A. Yes. Butler said this in a speech to the Rt. Hon. Sir Winston Spencer Churchill Society of Edmonton, Alberta. (This was the original Churchill Society, the only one sanctioned by Churchill personally). Butler spoke at their annual dinner on 6 May 1968. His speech is reprinted in The Heroic Memory, vol. 1, speeches from 1965 to 1989. Butler recalled that had drafted a paper for Churchill to sign, which the PM found unsatisfactory:
I saw him at an early hour of the morning having had very little sleep, but he dismissed my efforts immediately, saying that his cat could do more for the war effort than your humble servant. I asked him why, and he said, “At any rate, my cat is at least a hot water bottle to me, and you do damn little for the war effort.” But in the end, when he drafted the paragraphs they were far superior to mine.

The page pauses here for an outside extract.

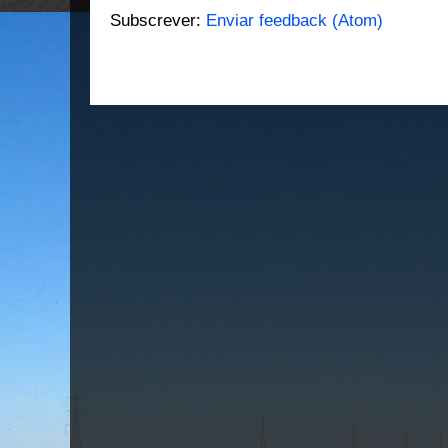
Subscrever:
Enviar feedback (Atom)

Not an idea but a coincidence
WSC: “Sawyers, where is my hot-water bottle?”Sawyers: “You are sitting on it, sir. Not a very good idea.”WSC: “It’s not an idea, it’s a coincidence.”
Rolled up like a hedgehog
“We arrived well up to schedule by 10 a.m. There we were met by General de Lattre, the Préfet, the Mayor and a mass of other officials. Outside the station a band, a guard of honour and a large crowd. We solemnly stood in the snow whilst most of “God Save the King,” the “Stars and Stripes” and “La Marseillaise” were played through.Winston at lunch. He arrived completely frozen and almost rolled up on himself like a hedgehog. He was placed in a chair with a hot-water-bottle at his feet and one in the back of his chair; at the same time good brandy was poured down his throat to warm him internally. The results were wonderful, he thawed out rapidly and when the time came produced one of those indescribably funny French speeches which brought the house down.
I am going to give you a warning: be on your guard, because I am going to speak, or try to speak, in French, a formidable undertaking and one which will put great demands on your friendship for Great Britain.